# [Information provided]
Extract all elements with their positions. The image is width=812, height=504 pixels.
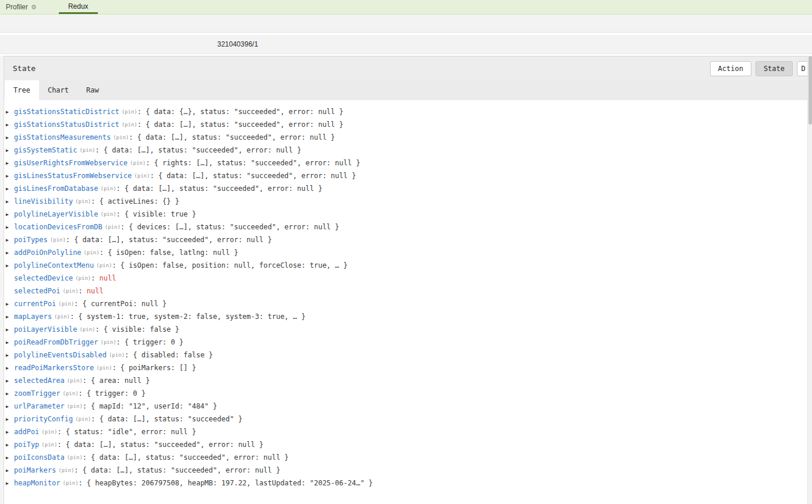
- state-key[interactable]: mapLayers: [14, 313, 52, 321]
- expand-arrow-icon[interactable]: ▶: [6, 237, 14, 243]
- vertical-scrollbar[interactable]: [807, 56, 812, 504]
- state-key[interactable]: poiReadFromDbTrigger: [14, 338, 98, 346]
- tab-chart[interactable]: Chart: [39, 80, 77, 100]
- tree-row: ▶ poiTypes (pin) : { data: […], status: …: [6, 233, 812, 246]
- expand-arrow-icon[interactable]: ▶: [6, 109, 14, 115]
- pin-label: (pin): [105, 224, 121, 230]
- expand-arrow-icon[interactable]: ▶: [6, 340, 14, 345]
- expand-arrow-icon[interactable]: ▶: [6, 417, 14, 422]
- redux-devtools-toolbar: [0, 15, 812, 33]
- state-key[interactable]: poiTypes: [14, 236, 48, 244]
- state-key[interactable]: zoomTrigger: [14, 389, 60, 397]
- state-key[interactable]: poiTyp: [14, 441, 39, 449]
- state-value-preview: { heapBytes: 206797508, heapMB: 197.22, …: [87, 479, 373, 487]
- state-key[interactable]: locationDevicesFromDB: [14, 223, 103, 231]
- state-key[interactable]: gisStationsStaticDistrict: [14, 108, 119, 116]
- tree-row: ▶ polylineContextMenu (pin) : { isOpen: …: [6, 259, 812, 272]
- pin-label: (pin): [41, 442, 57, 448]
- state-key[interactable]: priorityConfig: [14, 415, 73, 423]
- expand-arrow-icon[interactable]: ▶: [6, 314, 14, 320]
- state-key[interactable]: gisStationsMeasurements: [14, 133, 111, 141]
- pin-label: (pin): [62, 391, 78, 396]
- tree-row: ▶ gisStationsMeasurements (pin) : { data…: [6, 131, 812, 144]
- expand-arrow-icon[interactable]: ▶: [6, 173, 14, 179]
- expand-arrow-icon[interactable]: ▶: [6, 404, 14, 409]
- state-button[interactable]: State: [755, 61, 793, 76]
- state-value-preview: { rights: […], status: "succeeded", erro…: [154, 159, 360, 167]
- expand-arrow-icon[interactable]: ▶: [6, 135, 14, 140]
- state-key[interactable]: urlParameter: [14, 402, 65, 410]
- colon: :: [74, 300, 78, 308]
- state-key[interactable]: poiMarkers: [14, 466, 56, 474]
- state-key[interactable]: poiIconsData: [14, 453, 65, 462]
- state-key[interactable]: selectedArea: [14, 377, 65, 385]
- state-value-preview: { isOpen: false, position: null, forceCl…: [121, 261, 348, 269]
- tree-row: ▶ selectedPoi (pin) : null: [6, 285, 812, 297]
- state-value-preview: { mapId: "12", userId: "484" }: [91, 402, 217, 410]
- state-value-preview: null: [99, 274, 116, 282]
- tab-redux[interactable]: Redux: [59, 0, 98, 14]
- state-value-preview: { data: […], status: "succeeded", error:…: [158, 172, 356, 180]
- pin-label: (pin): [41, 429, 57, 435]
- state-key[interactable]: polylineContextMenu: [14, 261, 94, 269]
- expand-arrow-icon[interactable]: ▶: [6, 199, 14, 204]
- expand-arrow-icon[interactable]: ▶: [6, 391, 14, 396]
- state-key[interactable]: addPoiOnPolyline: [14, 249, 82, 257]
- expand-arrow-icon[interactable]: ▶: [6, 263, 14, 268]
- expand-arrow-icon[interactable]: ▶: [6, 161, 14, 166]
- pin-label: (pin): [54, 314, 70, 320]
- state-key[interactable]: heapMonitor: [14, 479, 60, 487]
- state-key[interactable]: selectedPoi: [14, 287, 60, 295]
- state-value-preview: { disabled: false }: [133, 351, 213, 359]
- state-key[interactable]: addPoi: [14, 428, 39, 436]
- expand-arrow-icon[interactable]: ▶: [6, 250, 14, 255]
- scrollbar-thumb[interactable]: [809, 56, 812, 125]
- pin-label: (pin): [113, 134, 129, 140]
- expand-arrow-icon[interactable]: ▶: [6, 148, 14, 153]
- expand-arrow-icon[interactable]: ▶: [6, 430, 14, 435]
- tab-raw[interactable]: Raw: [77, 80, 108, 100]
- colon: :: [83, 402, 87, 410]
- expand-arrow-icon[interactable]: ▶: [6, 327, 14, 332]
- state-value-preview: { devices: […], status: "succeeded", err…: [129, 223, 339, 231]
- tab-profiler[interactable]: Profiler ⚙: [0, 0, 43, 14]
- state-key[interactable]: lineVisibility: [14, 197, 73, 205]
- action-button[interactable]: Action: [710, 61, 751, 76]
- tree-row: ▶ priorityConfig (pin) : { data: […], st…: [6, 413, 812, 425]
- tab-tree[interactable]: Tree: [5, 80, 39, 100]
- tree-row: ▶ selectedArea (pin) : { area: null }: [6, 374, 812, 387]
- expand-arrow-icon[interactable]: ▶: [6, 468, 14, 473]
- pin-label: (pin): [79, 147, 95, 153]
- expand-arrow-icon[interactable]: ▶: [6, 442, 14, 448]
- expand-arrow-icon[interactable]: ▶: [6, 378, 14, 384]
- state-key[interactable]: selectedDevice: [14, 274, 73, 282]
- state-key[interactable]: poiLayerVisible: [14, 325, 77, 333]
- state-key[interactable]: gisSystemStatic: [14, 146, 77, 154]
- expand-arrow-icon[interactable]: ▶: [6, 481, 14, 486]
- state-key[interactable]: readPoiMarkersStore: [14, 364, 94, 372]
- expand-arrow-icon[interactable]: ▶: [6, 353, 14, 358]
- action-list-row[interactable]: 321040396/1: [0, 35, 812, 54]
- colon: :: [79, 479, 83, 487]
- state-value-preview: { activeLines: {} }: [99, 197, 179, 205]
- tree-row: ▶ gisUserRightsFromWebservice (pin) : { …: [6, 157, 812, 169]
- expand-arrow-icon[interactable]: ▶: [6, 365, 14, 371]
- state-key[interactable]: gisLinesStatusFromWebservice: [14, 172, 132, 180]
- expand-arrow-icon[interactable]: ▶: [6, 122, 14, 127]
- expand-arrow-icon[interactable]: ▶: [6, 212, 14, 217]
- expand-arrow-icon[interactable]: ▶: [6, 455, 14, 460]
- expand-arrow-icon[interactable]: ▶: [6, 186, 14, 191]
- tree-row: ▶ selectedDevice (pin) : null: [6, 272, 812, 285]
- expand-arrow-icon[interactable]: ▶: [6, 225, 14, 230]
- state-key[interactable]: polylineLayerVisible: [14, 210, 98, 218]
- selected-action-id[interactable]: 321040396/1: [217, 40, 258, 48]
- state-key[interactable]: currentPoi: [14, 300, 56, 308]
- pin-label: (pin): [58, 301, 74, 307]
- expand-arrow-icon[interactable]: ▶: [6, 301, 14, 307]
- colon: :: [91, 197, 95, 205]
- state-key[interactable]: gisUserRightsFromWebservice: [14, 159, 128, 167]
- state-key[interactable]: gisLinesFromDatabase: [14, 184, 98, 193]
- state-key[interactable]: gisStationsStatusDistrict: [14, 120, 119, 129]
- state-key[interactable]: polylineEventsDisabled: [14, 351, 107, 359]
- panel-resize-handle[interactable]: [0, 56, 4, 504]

# [Work required]
When you write out the data, keep every line exact and drop the pictures.

# [Exercise solution]
Extract all elements with their positions. The image is width=812, height=504 pixels.
- state-key[interactable]: mapLayers: [14, 313, 52, 321]
- expand-arrow-icon[interactable]: ▶: [6, 237, 14, 243]
- vertical-scrollbar[interactable]: [807, 56, 812, 504]
- state-key[interactable]: poiReadFromDbTrigger: [14, 338, 98, 346]
- tab-chart[interactable]: Chart: [39, 80, 77, 100]
- tree-row: ▶ poiTypes (pin) : { data: […], status: …: [6, 233, 812, 246]
- expand-arrow-icon[interactable]: ▶: [6, 109, 14, 115]
- pin-label: (pin): [105, 224, 121, 230]
- expand-arrow-icon[interactable]: ▶: [6, 340, 14, 345]
- expand-arrow-icon[interactable]: ▶: [6, 417, 14, 422]
- redux-devtools-toolbar: [0, 15, 812, 33]
- state-key[interactable]: poiTypes: [14, 236, 48, 244]
- state-key[interactable]: zoomTrigger: [14, 389, 60, 397]
- state-key[interactable]: poiTyp: [14, 441, 39, 449]
- state-value-preview: { heapBytes: 206797508, heapMB: 197.22, …: [87, 479, 373, 487]
- state-key[interactable]: locationDevicesFromDB: [14, 223, 103, 231]
- state-key[interactable]: gisStationsStaticDistrict: [14, 108, 119, 116]
- tree-row: ▶ polylineContextMenu (pin) : { isOpen: …: [6, 259, 812, 272]
- pin-label: (pin): [41, 442, 57, 448]
- state-key[interactable]: priorityConfig: [14, 415, 73, 423]
- expand-arrow-icon[interactable]: ▶: [6, 314, 14, 320]
- state-key[interactable]: gisStationsMeasurements: [14, 133, 111, 141]
- pin-label: (pin): [62, 391, 78, 396]
- tree-row: ▶ gisStationsMeasurements (pin) : { data…: [6, 131, 812, 144]
- expand-arrow-icon[interactable]: ▶: [6, 173, 14, 179]
- expand-arrow-icon[interactable]: ▶: [6, 404, 14, 409]
- state-button[interactable]: State: [755, 61, 793, 76]
- state-value-preview: { rights: […], status: "succeeded", erro…: [154, 159, 360, 167]
- expand-arrow-icon[interactable]: ▶: [6, 135, 14, 140]
- state-key[interactable]: urlParameter: [14, 402, 65, 410]
- colon: :: [74, 300, 78, 308]
- state-key[interactable]: poiMarkers: [14, 466, 56, 474]
- state-key[interactable]: poiIconsData: [14, 453, 65, 462]
- state-key[interactable]: selectedArea: [14, 377, 65, 385]
- state-value-preview: { isOpen: false, position: null, forceCl…: [121, 261, 348, 269]
- tree-row: ▶ selectedPoi (pin) : null: [6, 285, 812, 297]
- state-value-preview: { mapId: "12", userId: "484" }: [91, 402, 217, 410]
- state-value-preview: null: [99, 274, 116, 282]
- tab-redux[interactable]: Redux: [59, 0, 98, 14]
- state-value-preview: { data: […], status: "succeeded", error:…: [158, 172, 356, 180]
- pin-label: (pin): [41, 429, 57, 435]
- state-key[interactable]: polylineContextMenu: [14, 261, 94, 269]
- expand-arrow-icon[interactable]: ▶: [6, 199, 14, 204]
- expand-arrow-icon[interactable]: ▶: [6, 391, 14, 396]
- state-key[interactable]: addPoiOnPolyline: [14, 249, 82, 257]
- expand-arrow-icon[interactable]: ▶: [6, 263, 14, 268]
- expand-arrow-icon[interactable]: ▶: [6, 161, 14, 166]
- pin-label: (pin): [54, 314, 70, 320]
- state-key[interactable]: heapMonitor: [14, 479, 60, 487]
- state-key[interactable]: selectedPoi: [14, 287, 60, 295]
- state-value-preview: { disabled: false }: [133, 351, 213, 359]
- state-key[interactable]: addPoi: [14, 428, 39, 436]
- expand-arrow-icon[interactable]: ▶: [6, 250, 14, 255]
- scrollbar-thumb[interactable]: [809, 56, 812, 125]
- pin-label: (pin): [113, 134, 129, 140]
- expand-arrow-icon[interactable]: ▶: [6, 148, 14, 153]
- expand-arrow-icon[interactable]: ▶: [6, 430, 14, 435]
- tab-raw[interactable]: Raw: [77, 80, 108, 100]
- colon: :: [83, 402, 87, 410]
- expand-arrow-icon[interactable]: ▶: [6, 327, 14, 332]
- state-value-preview: { devices: […], status: "succeeded", err…: [129, 223, 339, 231]
- tab-profiler[interactable]: Profiler ⚙: [0, 0, 43, 14]
- state-key[interactable]: lineVisibility: [14, 197, 73, 205]
- action-button[interactable]: Action: [710, 61, 751, 76]
- tree-row: ▶ priorityConfig (pin) : { data: […], st…: [6, 413, 812, 425]
- tab-tree[interactable]: Tree: [5, 80, 39, 100]
- tree-row: ▶ selectedArea (pin) : { area: null }: [6, 374, 812, 387]
- expand-arrow-icon[interactable]: ▶: [6, 468, 14, 473]
- pin-label: (pin): [79, 147, 95, 153]
- expand-arrow-icon[interactable]: ▶: [6, 442, 14, 448]
- expand-arrow-icon[interactable]: ▶: [6, 378, 14, 384]
- state-key[interactable]: selectedDevice: [14, 274, 73, 282]
- state-key[interactable]: poiLayerVisible: [14, 325, 77, 333]
- state-key[interactable]: gisSystemStatic: [14, 146, 77, 154]
- expand-arrow-icon[interactable]: ▶: [6, 481, 14, 486]
- state-key[interactable]: readPoiMarkersStore: [14, 364, 94, 372]
- expand-arrow-icon[interactable]: ▶: [6, 353, 14, 358]
- action-list-row[interactable]: 321040396/1: [0, 35, 812, 54]
- colon: :: [79, 479, 83, 487]
- state-value-preview: { activeLines: {} }: [99, 197, 179, 205]
- tree-row: ▶ gisUserRightsFromWebservice (pin) : { …: [6, 157, 812, 169]
- expand-arrow-icon[interactable]: ▶: [6, 365, 14, 371]
- state-key[interactable]: gisLinesStatusFromWebservice: [14, 172, 132, 180]
- expand-arrow-icon[interactable]: ▶: [6, 122, 14, 127]
- expand-arrow-icon[interactable]: ▶: [6, 212, 14, 217]
- expand-arrow-icon[interactable]: ▶: [6, 455, 14, 460]
- expand-arrow-icon[interactable]: ▶: [6, 186, 14, 191]
- tree-row: ▶ selectedDevice (pin) : null: [6, 272, 812, 285]
- expand-arrow-icon[interactable]: ▶: [6, 225, 14, 230]
- state-key[interactable]: polylineLayerVisible: [14, 210, 98, 218]
- selected-action-id[interactable]: 321040396/1: [217, 40, 258, 48]
- state-key[interactable]: currentPoi: [14, 300, 56, 308]
- pin-label: (pin): [58, 301, 74, 307]
- expand-arrow-icon[interactable]: ▶: [6, 301, 14, 307]
- colon: :: [91, 197, 95, 205]
- state-key[interactable]: gisUserRightsFromWebservice: [14, 159, 128, 167]
- state-key[interactable]: gisLinesFromDatabase: [14, 184, 98, 193]
- state-key[interactable]: gisStationsStatusDistrict: [14, 120, 119, 129]
- state-key[interactable]: polylineEventsDisabled: [14, 351, 107, 359]
- panel-resize-handle[interactable]: [0, 56, 4, 504]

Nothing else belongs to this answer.